Your objective: Within these entries, which lines include the string "target"? Copy each one.

-- Data section follows --

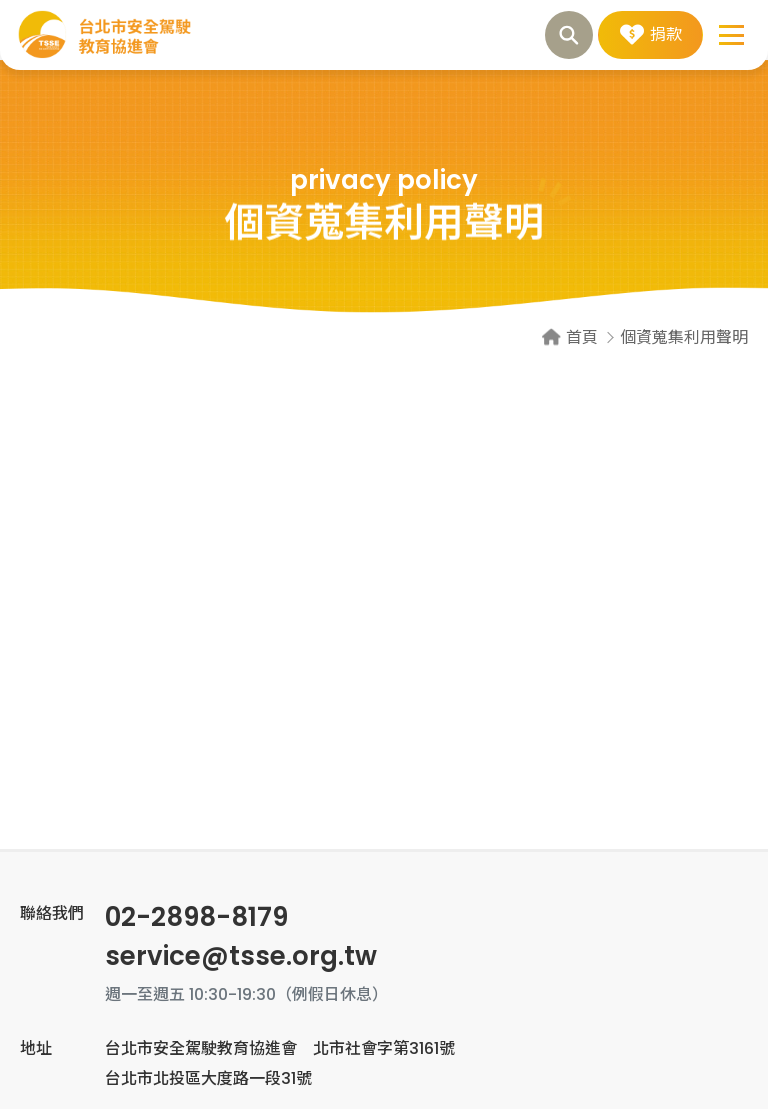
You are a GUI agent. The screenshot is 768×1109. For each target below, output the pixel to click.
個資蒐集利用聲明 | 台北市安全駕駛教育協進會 (105, 35)
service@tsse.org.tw (241, 956)
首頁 (582, 337)
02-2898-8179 (196, 917)
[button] (733, 35)
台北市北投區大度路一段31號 (208, 1078)
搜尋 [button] (569, 35)
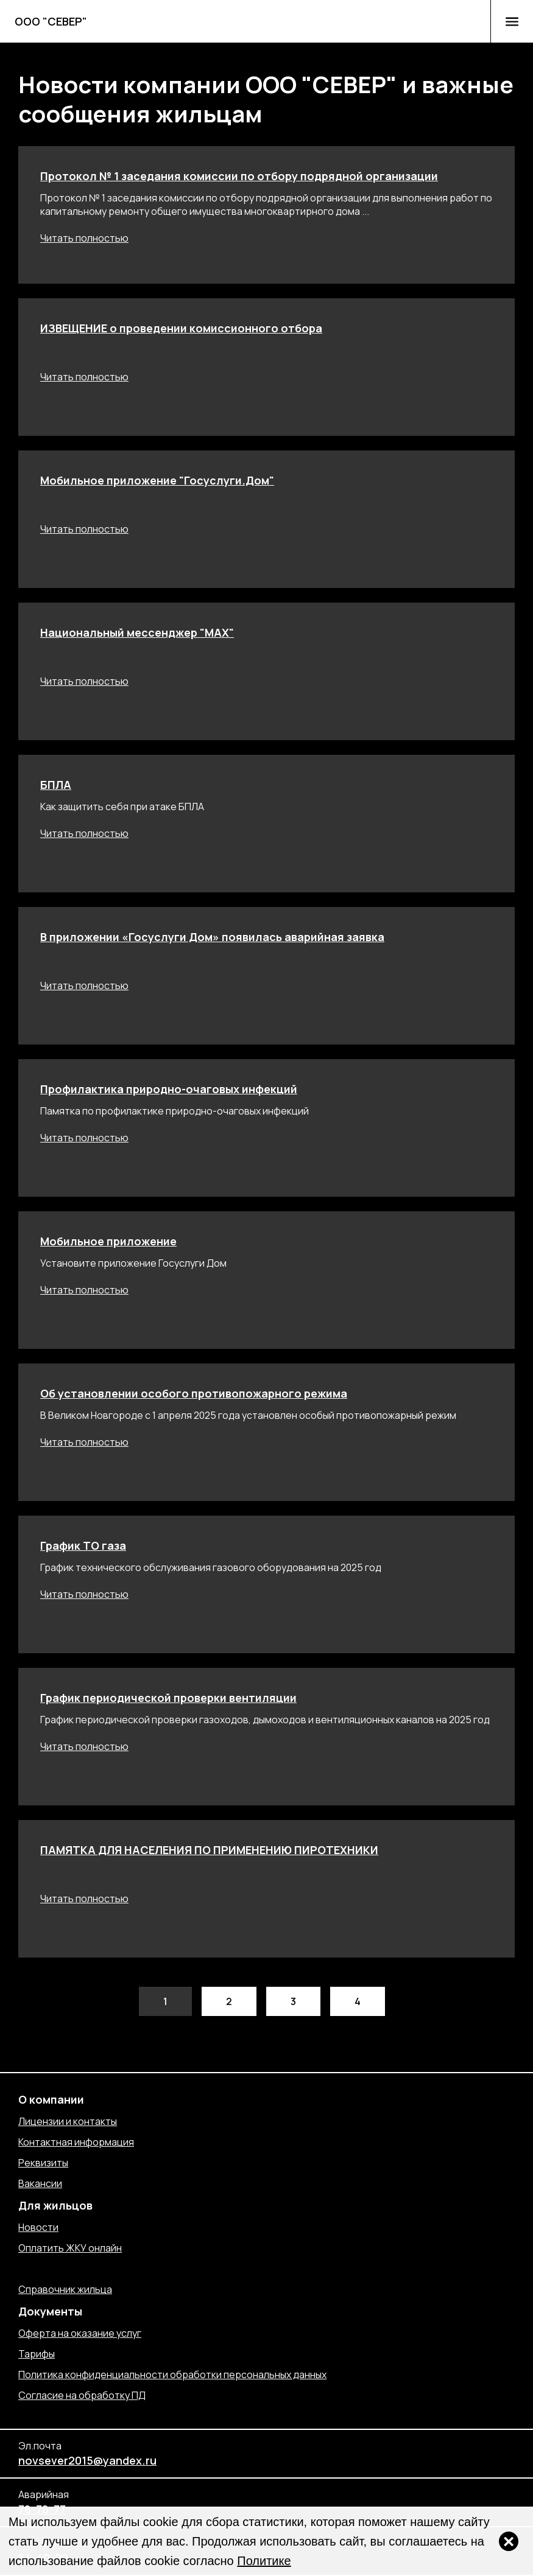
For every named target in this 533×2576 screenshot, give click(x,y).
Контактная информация (76, 2142)
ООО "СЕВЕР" (51, 21)
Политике (264, 2560)
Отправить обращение (72, 2268)
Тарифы (36, 2354)
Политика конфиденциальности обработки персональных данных (172, 2374)
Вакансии (40, 2183)
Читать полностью (84, 238)
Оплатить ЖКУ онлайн (70, 2248)
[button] (511, 21)
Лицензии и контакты (67, 2121)
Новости (38, 2227)
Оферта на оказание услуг (79, 2333)
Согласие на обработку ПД (82, 2395)
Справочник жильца (65, 2289)
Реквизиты (43, 2162)
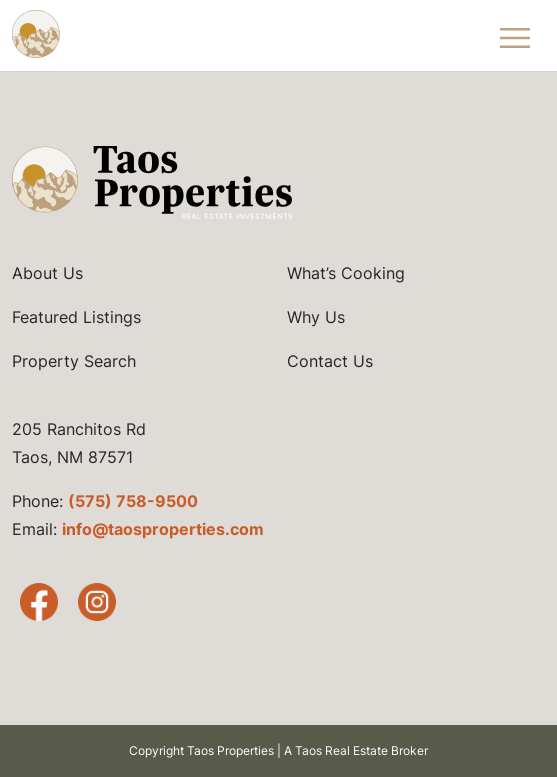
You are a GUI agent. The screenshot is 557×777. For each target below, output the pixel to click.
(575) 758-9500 (133, 501)
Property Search (74, 361)
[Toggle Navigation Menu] (515, 35)
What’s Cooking (346, 273)
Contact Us (330, 361)
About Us (47, 273)
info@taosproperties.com (163, 529)
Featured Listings (76, 317)
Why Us (316, 317)
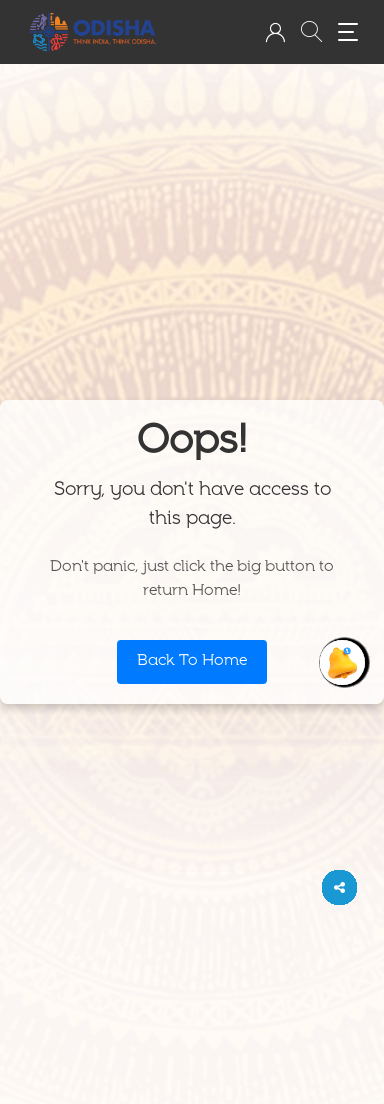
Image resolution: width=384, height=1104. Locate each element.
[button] (275, 32)
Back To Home (192, 662)
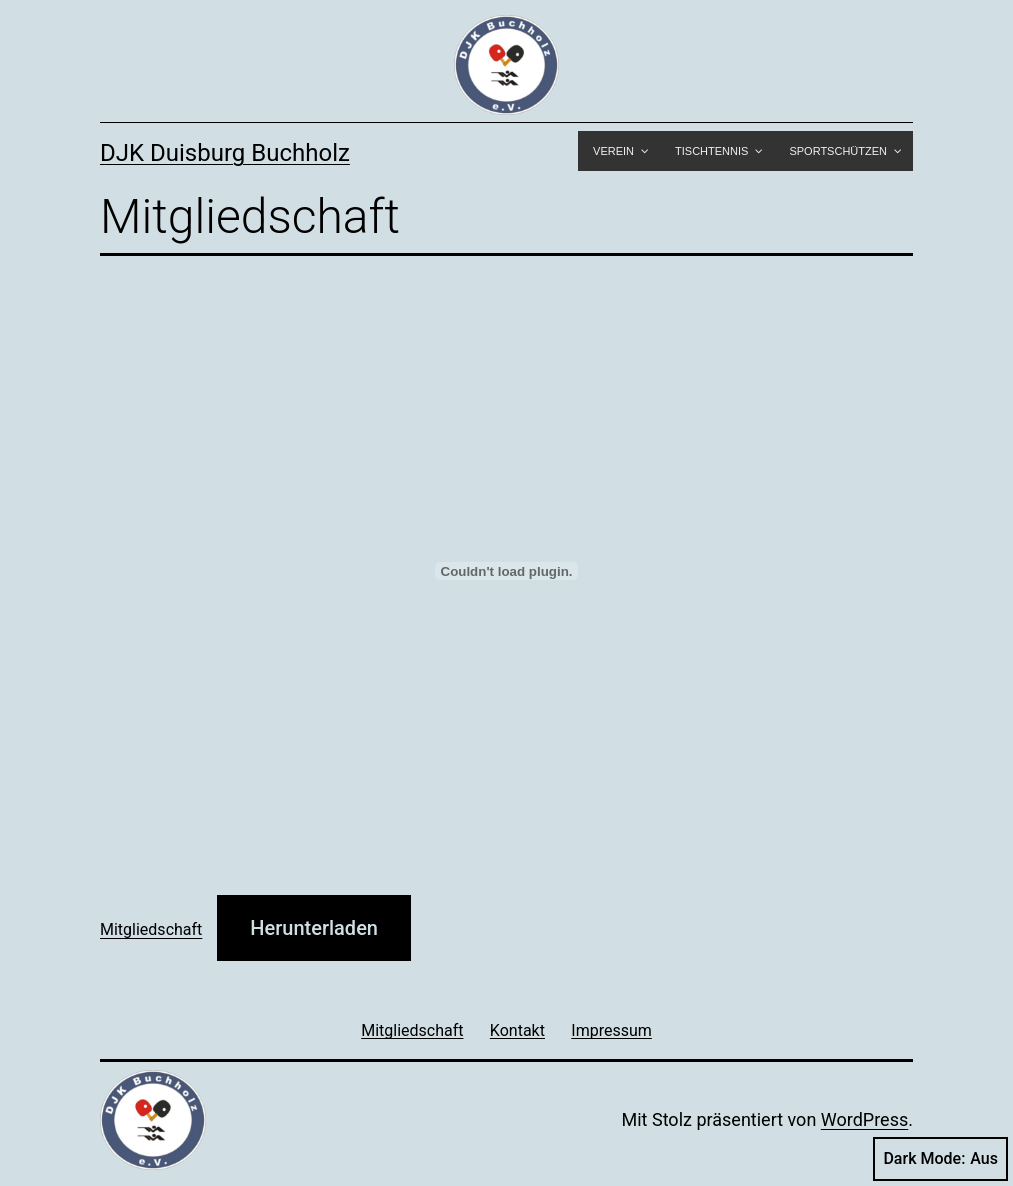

-- Data section concluded --

Response to the task:
You are a GUI agent. The screenshot is 768×1109. For each target below, output the pixel to click.
For every named target in this 533×2576 screenshot, give click(x,y).
You are a GUI agent. The screenshot is 557×777. For each target below, output the pixel to click.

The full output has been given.